Es vergingen viele Jahre, bis sich die Haltung der Bundesbahn zur Vergangenheit der Reichsbahn änderte. Hierzu
bedurfte es vieler wissenschaftlicher Beiträge. Erinnert sei an:
Heiner Lichtenstein: Räder rollten für den Tod - Die Deutsche Reichsbahn und der Holocaust, in: Tribüne, Heft 82/1982
Heiner Lichtenstein: Mit Sonderzügen in den Tod, Die Rolle der Reichsbahn beim Holocaust, in: Frankfurter Rundschau, 13.11.1982
In einem Flyer von 2008 erklärte die Deutsche Bahn AG:
"Seit ihrer Gründung 1994 hat sich die Deutsche Bahn AG dazu verpflichtet, an die Verbrechen während der
NS-Herrschaft zu erinnern und über die Rolle der Deutschen Reichsbahn im Nationalsozialismus zu informieren.
Mit dem Mahnmal Gleis 17 am Bahnhof Grunewald in Berlin hat die DB AG einen Ort der Erinnerung und des Gedenkens
gestaltet. Von diesem Bahnhof ging ab 1941 ein großer Teil der Deportationszüge aus Berlin ab. Mit dem DB Museum in
Nürnberg wurde ein Ort der Information und Auseinandersetzung für Besucher, Mitarbeiter und Auszubildende
geschaffen. Mit der Wanderausstellung »Sonderzüge in den Tod. Die Deportationen mit der Deutschen Reichsbahn« setzt
die Deutsche Bahn AG ihr Engagement für ein dauerhaftes Erinnern, Darstellen und Gedenken fort."

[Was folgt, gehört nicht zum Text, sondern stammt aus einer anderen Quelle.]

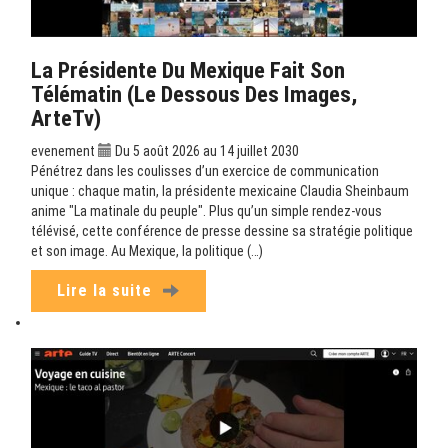
La Présidente Du Mexique Fait Son
Télématin (Le Dessous Des Images,
ArteTv)
evenement
Du 5 août 2026 au 14 juillet 2030
Pénétrez dans les coulisses d’un exercice de communication
unique : chaque matin, la présidente mexicaine Claudia Sheinbaum
anime "La matinale du peuple". Plus qu’un simple rendez-vous
télévisé, cette conférence de presse dessine sa stratégie politique
et son image. Au Mexique, la politique (…)
Lire la suite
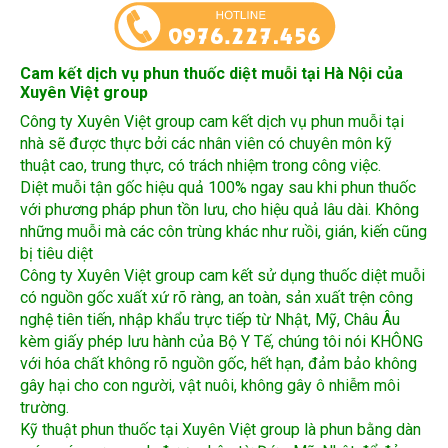
Cam kết dịch vụ phun thuốc diệt muỗi tại Hà Nội của
Xuyên Việt group
Công ty Xuyên Việt group cam kết
dịch vụ phun muỗi tại
nhà
sẽ được thực bởi các nhân viên có chuyên môn kỹ
thuật cao, trung thực, có trách nhiệm trong công việc.
Diệt muỗi tận gốc hiệu quả 100% ngay sau khi phun thuốc
với phương pháp phun tồn lưu, cho hiệu quả lâu dài. Không
những muỗi mà các côn trùng khác như ruồi, gián, kiến cũng
bị tiêu diệt
Công ty Xuyên Việt group cam kết sử dụng thuốc diệt muỗi
có nguồn gốc xuất xứ rõ ràng, an toàn, sản xuất trện công
nghệ tiên tiến, nhập khẩu trực tiếp từ Nhật, Mỹ, Châu Âu
kèm giấy phép lưu hành của Bộ Y Tế, chúng tôi nói KHÔNG
với hóa chất không rõ nguồn gốc, hết hạn, đảm bảo không
gây hại cho con người, vật nuôi, không gây ô nhiễm môi
trường.
Kỹ thuật phun thuốc tại Xuyên Việt group là phun bằng dàn
máy móc cực mạnh được nhập từ Đức, Mỹ, Nhật để đảm
bảo thuốc được rải đều mọi ngóc ngách, mọi nơi muỗi ẩn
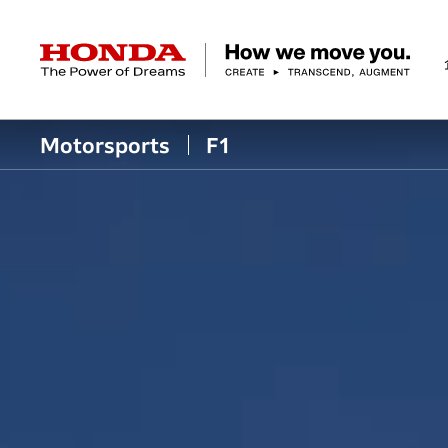
HONDA The Power of Dreams
Motorsports
F1
企業情報 トップ
事業 トップ
テクノロジー/イノベーション トップ
サステナビリティ トップ
投資家情報 トップ
ニュースルーム
Discover Honda
社長メッセージ
クルマ
研究開発
ESGレポート
経営方針
ニュースルーム
Discover Honda
バイク
テクノロジー
IR資料室
Honda Report
経営方針
パワープロダクツ
財務・業績情報
デザイン
会社概要
環境
オープンイノベーショ
マリン
社会
株式・債券情報
ヒストリー
その他事
ガバナン
コ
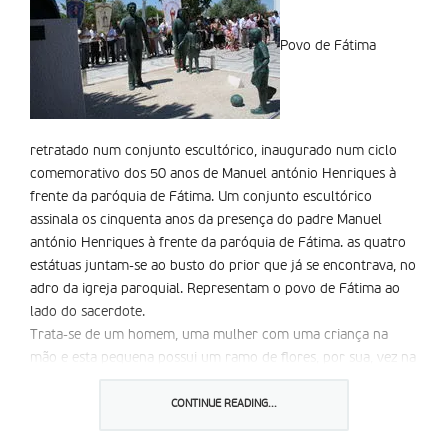
Povo de Fátima
retratado num conjunto escultórico, inaugurado num ciclo
comemorativo dos 50 anos de Manuel antónio Henriques à
frente da paróquia de Fátima. Um conjunto escultórico
assinala os cinquenta anos da presença do padre Manuel
antónio Henriques à frente da paróquia de Fátima. as quatro
estátuas juntam-se ao busto do prior que já se encontrava, no
adro da igreja paroquial. Representam o povo de Fátima ao
lado do sacerdote.
Trata-se de um homem, uma mulher com uma criança na
mão e esta pequena possui um ramo de flores, por sua, vez na
mão. Há ainda uma outra figura, a de um miúdo, a jogar a
bola. O conjunto é da autoria de Jaime Santos.
CONTINUE READING...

Zwischen November 2007 und Mai 2008 fuhr der "Zug der Erinnerung" durch Deutschland und Polen und legte an jenen
über 70 Bahnhöfen an, von denen Deportationen mit Zügen der Deutschen Reichsbahn ausgingen. Über 240.000 Besucher
informierten sich in den Zugwagen. Ein vom "Zug der Erinnerung" in Auftrag gegebenes Gutachten errechnete,
"dass die von der Deutschen Reichsbahn zwischen 1938 und 1945 vereinnahmten Fahrteinnahmen für die Deportationen
in Zwangs-, Konzentrations- und Vernichtungslager sowie zwischen diesen Lagern einen heutigen Wert von mindestens
445 Millionen Euro erreichen".
Die Deutsche Bahn hatte sich geweigert, die bereits in Frankreich gezeigte Ausstellung auch auf deutschen Bahnhöfen
zu zeigen. In einem Interview im November 2006 begründete DB-Vorstandsvorsitzender Hartmut Mehdorn seine Ablehnung
der Wanderausstellung: "Auf Bahnhöfen herrscht Hast und Eile. Es sind keine Orte für ein derart ernstes Thema
wie den Holocaust. Es kann dort keine seriöse, tiefgehende Befassung mit solch einem Thema geben."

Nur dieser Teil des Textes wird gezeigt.